Século
XXI, chega o Outono no ano dois mil e quinze. Sentadas tomam umas águas,
sossegam os óculos de sol na mesa. Em copos altos, brilhantes. De cabelos
armados, cores simpáticas, bem ao jeito da verdadeira e recatada senhora da
sociedade. Dentes brancos e direitos, batom cor de sangue, figurino a condizer.
Saltos altos e malas no tom. Ouro e fantasia em amena convivência. Depois da
morte, assunto de largos momentos, chega a depressão da sociedade global.
Cruzam-se, imagine-se, raças, credos e outros fundamentos. A medo, esta amiga
de longa data da minha mãe, conta que a filha vem mantendo uma relação com um
rapaz. Silêncio. Um rapaz preto. Ouço um suspiro. Voltou a voz baixa e a
ressalva que imperava: um rapaz preto, mas nada de especial, assim clarinho.
Uma simpatia de moço. Limpa, cozinha e tem um sem fim de talentos.
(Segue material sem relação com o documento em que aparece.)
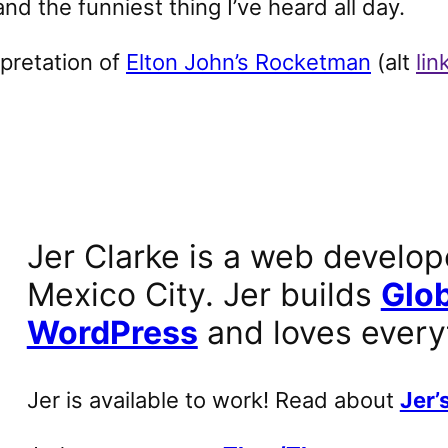
d the funniest thing I’ve heard all day.
rpretation of
Elton John’s Rocketman
(alt
lin
Jer Clarke is a web develop
Mexico City. Jer builds
Glob
WordPress
and loves every
Jer is available to work! Read about
Jer’s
Mas é preto,
o malandro. Esperando pelo fim do discurso, a minha mãe pergunta: - Estão
felizes? - Claro, só não aguento ter de partilhar a televisão no horário da
novela dos pretos. Peço-lhe, encarecidamente, que mude de sala. – A minha mãe
ofereceu uma gargalhada das típicas e termina: - Que o rapaz a trate como ela
merece, que sejam felizes. Longe de tornar a prosa anterior e a seguinte num
estilo armado de ferro e ausente de ternura dos pés à cabeça. Da que me vem de
dentro, fugindo assim a atenção do que possa, eventualmente, parecer. Mas
apontando o dedo à miséria emocional e intelectual do outro. Não faz sentido,
por força da verdade de cada um. Encontrei uma explicação para os encontros com
esta conhecida serem propositadamente ausentes, demorados no tempo. É um
absurdo que não se cultive a multiculturalidade. Certamente, tornei-me num
homem com as características que me são intrínsecas e com uma outra parte,
fruto dos estímulos e das circunstâncias. O preto, por exemplo, figura no topo
das minhas cores favoritas. Mas não se esquece aí. À mesa, sentam-se bons
amigos pretos. E, vamos lá perceber, temos conversas altamente cativadoras e
reveladoras de inteligência. E, tal como eu, apreciam uma boa pausa para a
ironia e respeitam a fraqueza alheia.